*What the exercise asks*: The answer should be one number, the count of lines in the data with "Pašića".
Given data Block Start
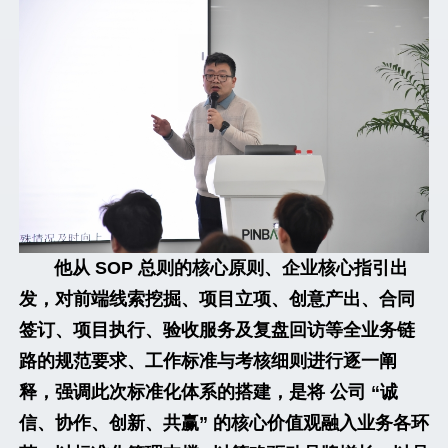
他从 SOP 总则的核心原则、企业核心指引出
发，对前端线索挖掘、项目立项、创意产出、合同
签订、项目执行、验收服务及复盘回访等全业务链
路的规范要求、工作标准与考核细则进行逐一阐
释，强调此次标准化体系的搭建，是将 公司 “诚
信、协作、创新、共赢” 的核心价值观融入业务各环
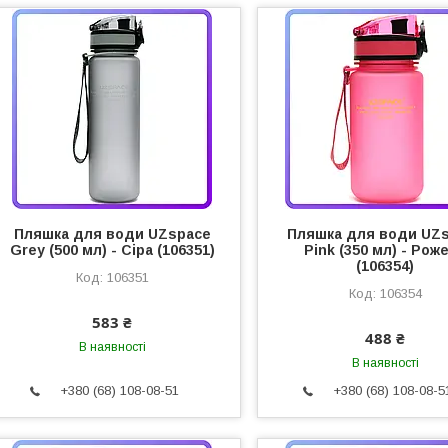
Пляшка для води UZspace
Пляшка для води UZ
Grey (500 мл) - Сіра (106351)
Pink (350 мл) - Рож
(106354)
106351
106354
583 ₴
488 ₴
В наявності
В наявності
+380 (68) 108-08-51
+380 (68) 108-08-5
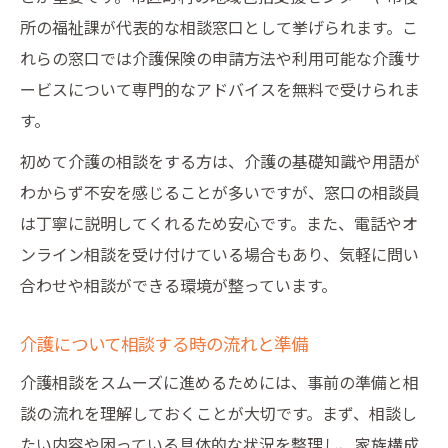
所の福祉課が代表的な相談窓口として挙げられます。こ
れらの窓口では介護保険の申請方法や利用可能な介護サ
ービスについて専門的なアドバイスを無料で受けられま
す。
初めて介護の相談をする方は、介護の基礎知識や用語が
わからず不安を感じることが多いですが、窓口の相談員
は丁寧に説明してくれるため安心です。また、電話やオ
ンライン相談を受け付けている場合もあり、気軽に問い
合わせや相談ができる環境が整っています。
介護について相談する時の流れと準備
介護相談をスムーズに進めるためには、事前の準備と相
談の流れを理解しておくことが大切です。まず、相談し
たい内容や困っている具体的な状況を整理し、家族構成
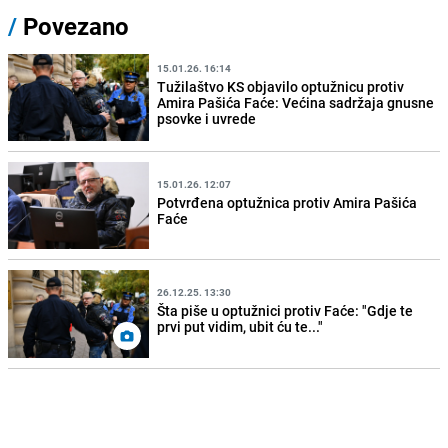
/
Povezano
15.01.26. 16:14
Tužilaštvo KS objavilo optužnicu protiv
Amira Pašića Faće: Većina sadržaja gnusne
psovke i uvrede
15.01.26. 12:07
Potvrđena optužnica protiv Amira Pašića
Faće
26.12.25. 13:30
Šta piše u optužnici protiv Faće: "Gdje te
prvi put vidim, ubit ću te..."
Given data Block End
*Response to this exercise*: 2